活断層というのは、約260万年前以後に大地に断層によるずれがおきたものを示す。その断層は過去からそれにそって地面が動き、何度も地震をくり返す場所で、陸側のプレートがひずみ、このひずみがある時裂けやすい地層、活断層にそってずれて地震をおこす。プレート境界型地震とはことなった地面の比較的浅い地面の裂け目であり、甚大な被害は比較的狭い範囲にとどまり、日本全国で2000以上ある。
境界型地震も太平洋プレート(フィリッピンプレートを含む)の西のはしでは、アリューシャン列島、日本列島、琉球諸島、台湾、インドネシアからニュージーランドにかけて多発している。東北地方太平洋沖地震は、マグニチュード9の巨大地震でやはり想定外の規模と場所でおこった。
寺田寅彦は小説の中で述べている。「日本は地震津波台風のごとき西欧文明諸国の多くの国々にも全然ないとはいわれないまでも、頻繁にわが国のように激甚な災禍を及ぼすことははなはだまれであると言ってよい。」
この自然による災害は日本の国民性に影響をおよぼしている。「数千年来の災禍の試練によって日本国民特有のいろいろな国民性のすぐれた諸相が作り上げられたことも事実である。」
自然を征服しようとする野心を生じたことがかえって災害を大きくした。
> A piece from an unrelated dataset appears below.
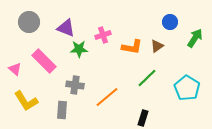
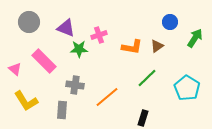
pink cross: moved 4 px left
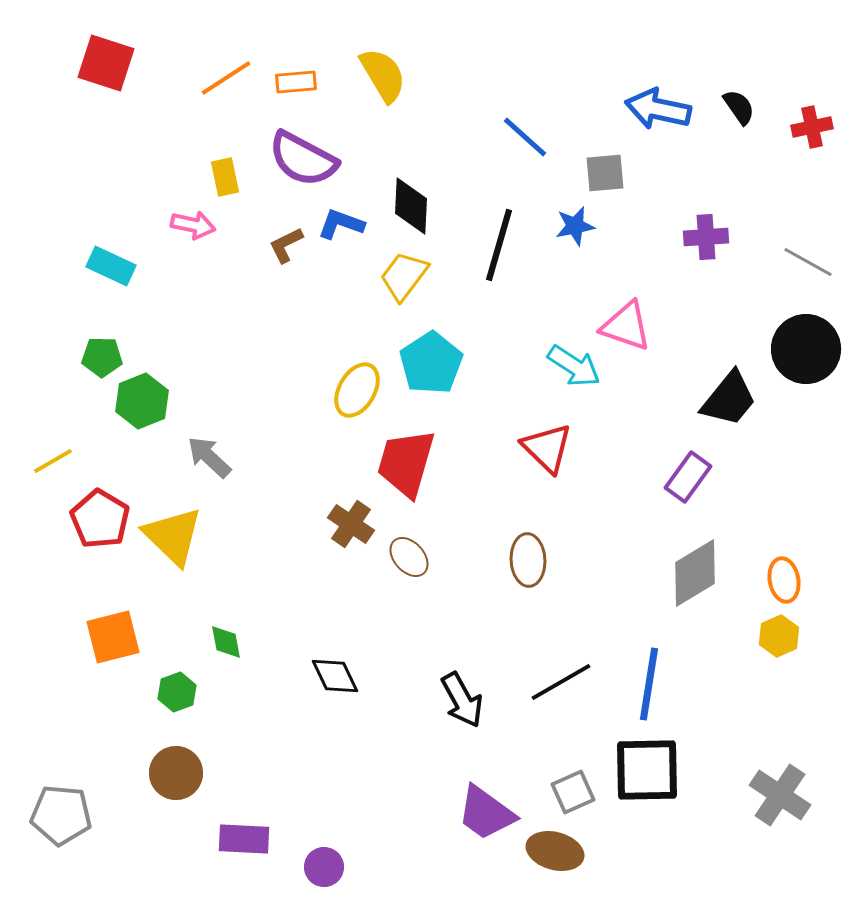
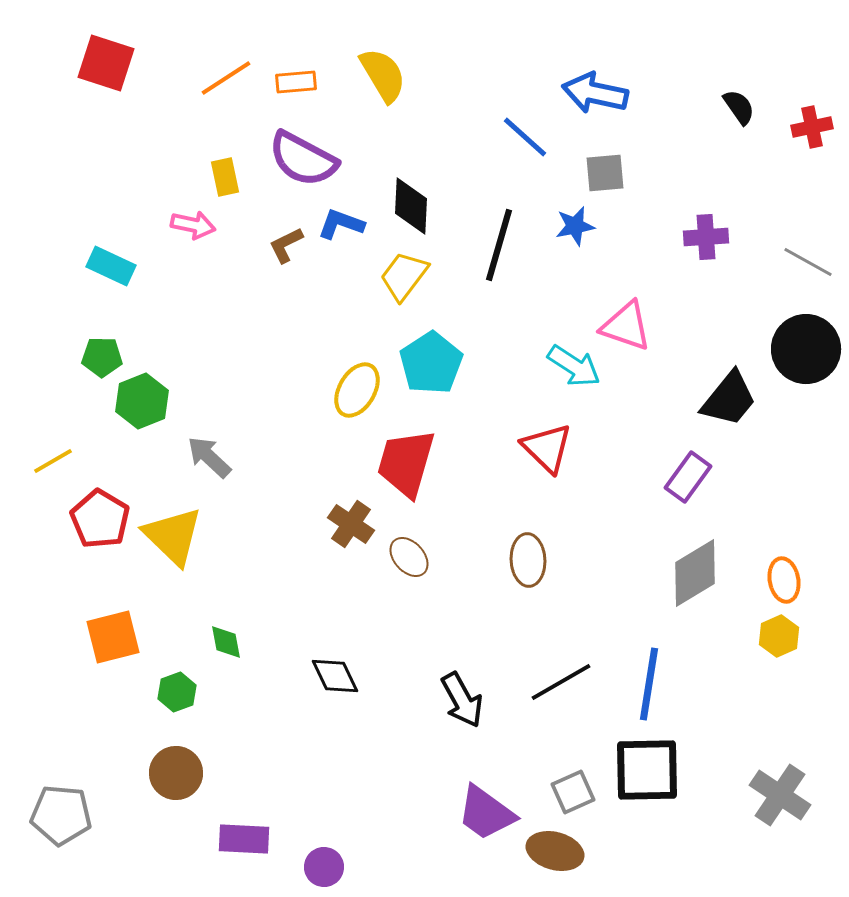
blue arrow at (658, 109): moved 63 px left, 16 px up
「文明が進んでますます天然の猛威による災害がその激烈の程度を増すと言う事実がある。文明が進むほど災害よる損害の程度も増加する傾向があると言うことを自覚して、普段からその防衛策を講じなければならない。それができていないのは、それは極めて稀にしか起こらないで、ちょうど人間が前車の転覆を忘れたころにそろそろ後者を引き出すようになるからであろう。」天災は忘れた頃にやってくる。
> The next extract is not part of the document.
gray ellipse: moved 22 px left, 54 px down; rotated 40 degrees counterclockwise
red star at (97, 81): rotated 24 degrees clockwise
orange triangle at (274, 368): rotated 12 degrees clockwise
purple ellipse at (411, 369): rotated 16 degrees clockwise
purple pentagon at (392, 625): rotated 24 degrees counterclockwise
「昔は過去の経験から地震や台風に耐えた場所でのみ集落を保存し、時の試練に耐えたような建築物のみを墨守をしてきた。」として、日本のような地震国では津波のこない場所に住み、耐震家屋や地震にたえる都市の必要性を主張している。
さらに台風の襲来の予知に対しては太平洋上や、日本海上あるいは大陸にも観測網をひろげるように提言している。現在台風の予知は気象衛星の活躍によりかなり正確にできるようになった。しかし地震の予知はなかなか難しく、原因としてのプレート理論は分かっても未知の活断層があらわれたりして、実際おこる地震の予知は今のところできていない。